[EXERCISE]
For the word "wenn", determine how many lines of the entries below contain it, and give only that number.

======== RAW DATA ========

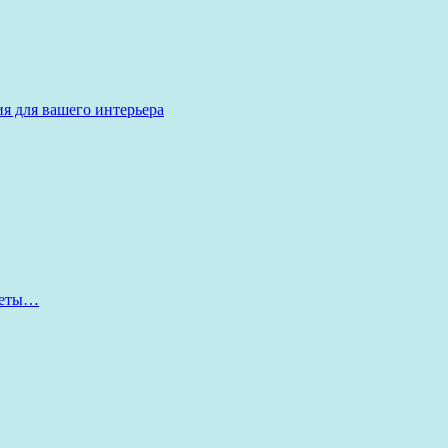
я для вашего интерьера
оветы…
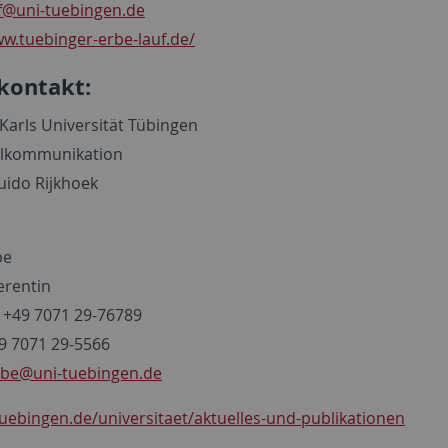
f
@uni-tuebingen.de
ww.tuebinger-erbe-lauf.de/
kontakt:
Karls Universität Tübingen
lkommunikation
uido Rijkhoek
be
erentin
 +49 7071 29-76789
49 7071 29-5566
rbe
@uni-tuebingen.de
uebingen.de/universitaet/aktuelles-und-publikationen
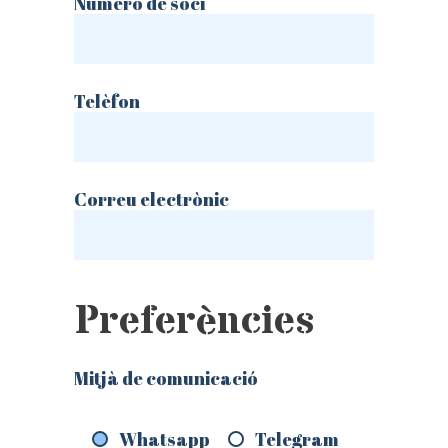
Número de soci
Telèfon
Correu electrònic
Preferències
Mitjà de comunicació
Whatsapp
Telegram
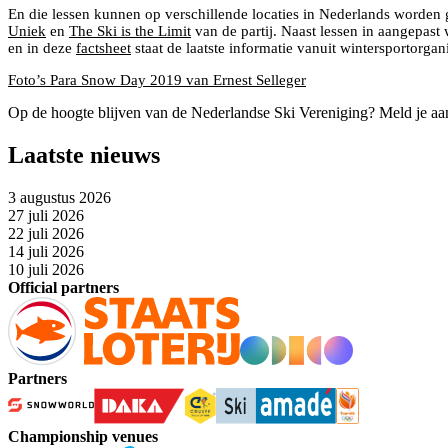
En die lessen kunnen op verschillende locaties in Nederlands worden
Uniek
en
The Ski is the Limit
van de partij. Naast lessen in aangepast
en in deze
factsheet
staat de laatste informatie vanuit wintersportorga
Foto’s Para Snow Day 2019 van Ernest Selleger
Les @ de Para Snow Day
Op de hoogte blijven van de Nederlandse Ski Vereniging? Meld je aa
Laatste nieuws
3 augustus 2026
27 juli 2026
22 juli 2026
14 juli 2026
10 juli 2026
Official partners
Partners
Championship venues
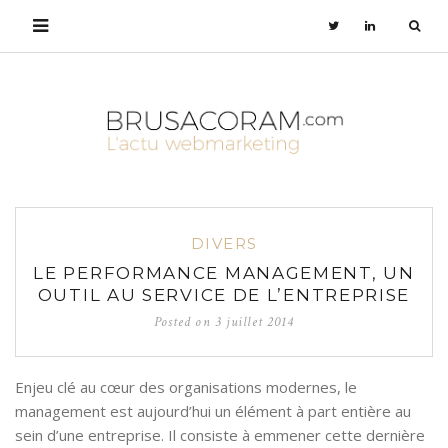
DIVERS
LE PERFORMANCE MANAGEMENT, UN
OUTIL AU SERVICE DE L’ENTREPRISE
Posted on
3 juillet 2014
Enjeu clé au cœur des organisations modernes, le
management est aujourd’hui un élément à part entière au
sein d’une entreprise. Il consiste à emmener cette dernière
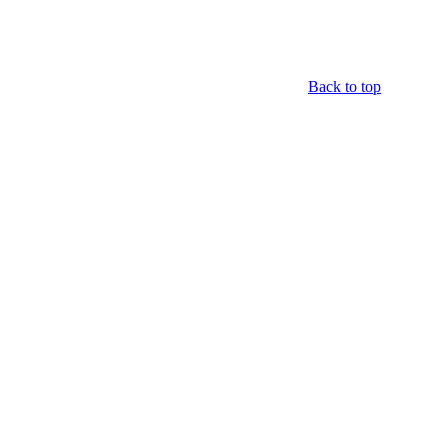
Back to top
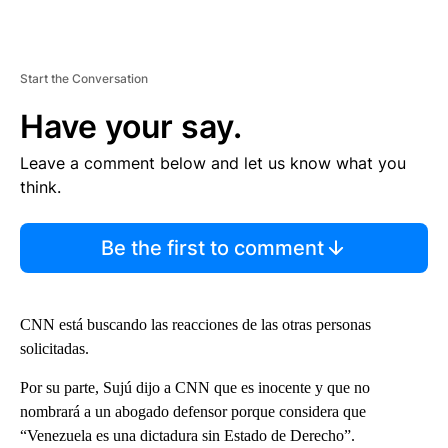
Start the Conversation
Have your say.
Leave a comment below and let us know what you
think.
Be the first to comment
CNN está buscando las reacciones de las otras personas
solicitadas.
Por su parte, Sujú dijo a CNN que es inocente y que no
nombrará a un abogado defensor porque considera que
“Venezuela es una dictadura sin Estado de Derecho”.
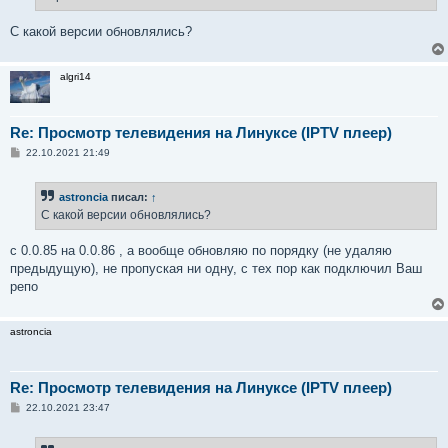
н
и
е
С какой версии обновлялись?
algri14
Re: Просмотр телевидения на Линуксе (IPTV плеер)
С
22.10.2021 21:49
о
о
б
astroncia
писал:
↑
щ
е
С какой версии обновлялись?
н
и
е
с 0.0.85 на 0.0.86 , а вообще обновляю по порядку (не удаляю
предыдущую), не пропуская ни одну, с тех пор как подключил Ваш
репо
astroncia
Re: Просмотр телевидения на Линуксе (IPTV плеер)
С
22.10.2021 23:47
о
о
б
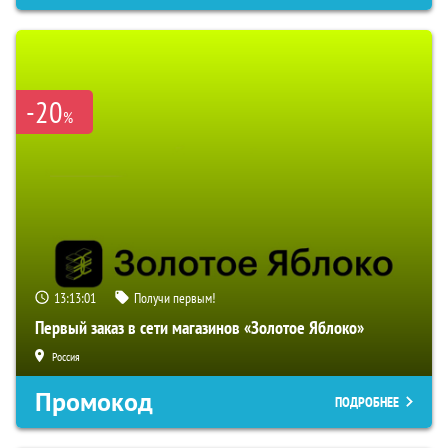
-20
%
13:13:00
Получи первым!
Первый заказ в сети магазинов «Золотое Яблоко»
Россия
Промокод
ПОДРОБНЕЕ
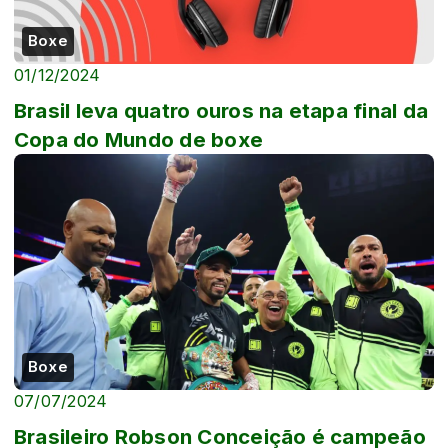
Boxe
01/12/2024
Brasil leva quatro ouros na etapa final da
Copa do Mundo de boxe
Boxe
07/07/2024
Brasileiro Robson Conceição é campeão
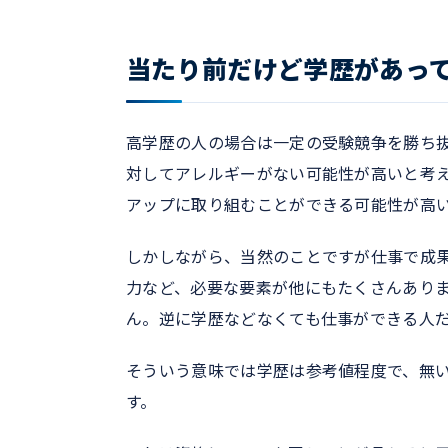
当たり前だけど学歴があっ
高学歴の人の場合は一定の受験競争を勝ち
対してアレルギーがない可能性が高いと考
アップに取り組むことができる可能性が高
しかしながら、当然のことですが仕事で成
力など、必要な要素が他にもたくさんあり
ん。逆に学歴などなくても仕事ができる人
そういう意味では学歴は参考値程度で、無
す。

========
======== RAW DATA ========

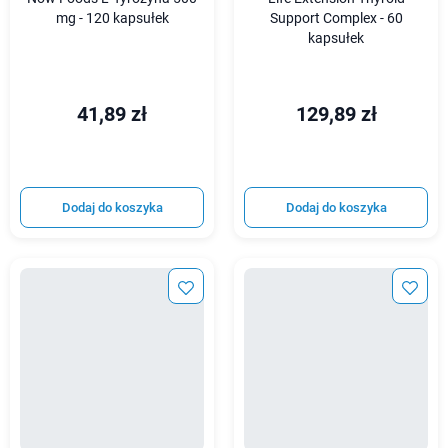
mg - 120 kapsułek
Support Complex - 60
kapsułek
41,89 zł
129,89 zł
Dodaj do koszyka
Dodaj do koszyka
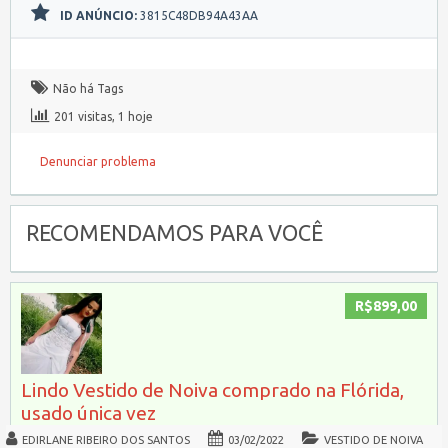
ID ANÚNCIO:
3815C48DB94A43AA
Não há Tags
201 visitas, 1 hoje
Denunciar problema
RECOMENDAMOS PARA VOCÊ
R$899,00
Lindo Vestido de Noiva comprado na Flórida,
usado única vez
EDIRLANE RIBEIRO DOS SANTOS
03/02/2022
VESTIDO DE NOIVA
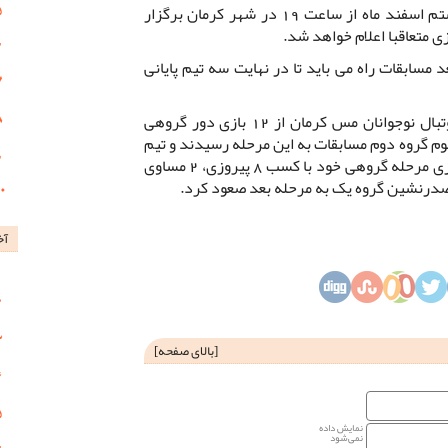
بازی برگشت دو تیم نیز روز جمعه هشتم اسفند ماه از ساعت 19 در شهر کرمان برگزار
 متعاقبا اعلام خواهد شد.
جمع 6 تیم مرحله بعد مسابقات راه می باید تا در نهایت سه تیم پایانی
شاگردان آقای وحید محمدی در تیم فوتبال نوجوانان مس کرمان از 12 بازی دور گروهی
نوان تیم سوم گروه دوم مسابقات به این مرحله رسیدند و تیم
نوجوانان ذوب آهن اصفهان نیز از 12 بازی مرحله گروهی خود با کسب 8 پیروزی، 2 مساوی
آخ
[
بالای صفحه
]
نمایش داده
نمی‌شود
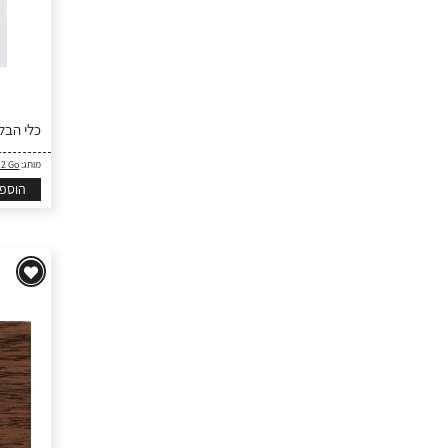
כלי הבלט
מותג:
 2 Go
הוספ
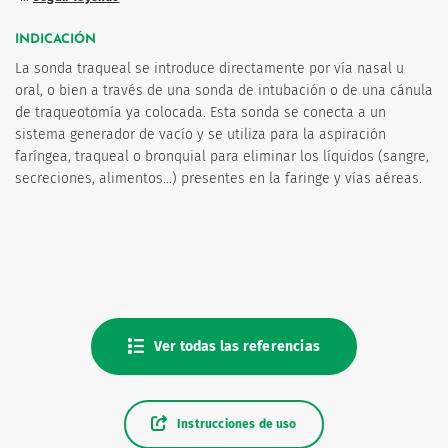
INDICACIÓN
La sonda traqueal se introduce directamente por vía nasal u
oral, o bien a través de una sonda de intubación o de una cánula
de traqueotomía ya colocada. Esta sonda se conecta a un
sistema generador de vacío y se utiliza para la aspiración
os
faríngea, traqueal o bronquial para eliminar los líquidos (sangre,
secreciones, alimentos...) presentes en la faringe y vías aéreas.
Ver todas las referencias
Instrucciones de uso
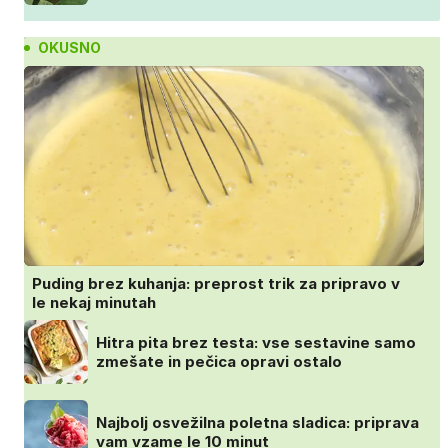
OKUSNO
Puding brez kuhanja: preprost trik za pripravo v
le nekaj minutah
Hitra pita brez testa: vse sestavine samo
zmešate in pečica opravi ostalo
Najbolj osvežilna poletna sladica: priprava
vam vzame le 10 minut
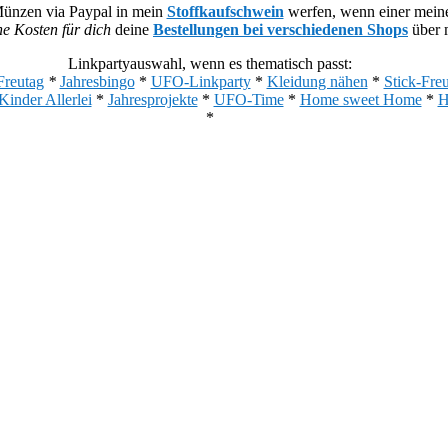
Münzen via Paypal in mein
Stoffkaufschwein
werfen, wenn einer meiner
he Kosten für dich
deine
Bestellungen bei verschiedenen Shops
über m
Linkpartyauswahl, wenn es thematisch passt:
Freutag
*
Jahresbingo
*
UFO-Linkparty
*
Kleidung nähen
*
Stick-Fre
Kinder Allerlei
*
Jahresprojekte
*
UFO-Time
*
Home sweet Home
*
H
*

========

[ANSWER TO THIS EXERCISE]
2